1) Why do (or did) some SARS vaccines we were developing the last 15 years have the problem of making the recipient *more* likely to be susceptible to slightly different SARS like coronaviruses?
2) What is the threshold for being "different enough" a coronavirus needs to be so the vaccine would trigger this phenomenon? Could it cause our immune systems to not respond as well to the existing 6+ other Coronaviruses we have lived with? Is Delta "different enough" or Omicron? Or whatever sub-sub-co-variant we are currently at?
3) How can we tell in advance if our proposed vaccines would trigger this phenom
I have this question because I am reading "The Invisible Siege" by Daniel Werb, which chronicles the development of the mRNA vaccines (in a glowing, 100% positive light - I am sure it was written during the euphoria of early 2021 when everything thought the vaccines would end the pandemic) and it makes a comment quoting Ralph Baric (p97 of hardcover):
|Baric knew that vaccines that didn’t accurately match their targets could weaken human resistance |and inadvertently make people who were inoculated sicker.
|“Baric was one of the few scientists who saw the stakes clearly. It wasn’t that an eventual SARS |vaccine might work or not. It was that a vaccine could be either an antidote or a poison for a future |pandemic-ready coronavirus, and there might be no way to tell them apart until it was too late.
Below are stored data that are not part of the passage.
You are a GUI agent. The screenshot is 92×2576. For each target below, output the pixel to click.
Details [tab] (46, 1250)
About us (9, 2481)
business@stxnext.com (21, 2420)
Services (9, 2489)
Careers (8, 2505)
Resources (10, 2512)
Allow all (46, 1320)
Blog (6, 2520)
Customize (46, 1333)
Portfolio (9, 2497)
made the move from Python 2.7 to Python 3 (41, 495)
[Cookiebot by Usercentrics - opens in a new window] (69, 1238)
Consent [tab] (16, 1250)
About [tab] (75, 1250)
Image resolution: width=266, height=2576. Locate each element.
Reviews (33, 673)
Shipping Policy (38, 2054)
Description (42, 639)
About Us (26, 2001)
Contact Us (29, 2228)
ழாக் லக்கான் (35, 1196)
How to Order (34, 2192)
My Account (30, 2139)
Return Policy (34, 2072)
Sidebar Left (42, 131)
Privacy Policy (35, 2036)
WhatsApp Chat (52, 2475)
Best I have found on the topic are these two papers, but above my background to interpret. I suspect if I managed to contact Baric he would just say "oh that doesn't apply to mRNA technology", but I wonder, then why did every single highly vaccinated country explode in covid after vaccines rolled out. We never saw this with varicella or the few other mainstream vaccines introduced in my lifetime, right?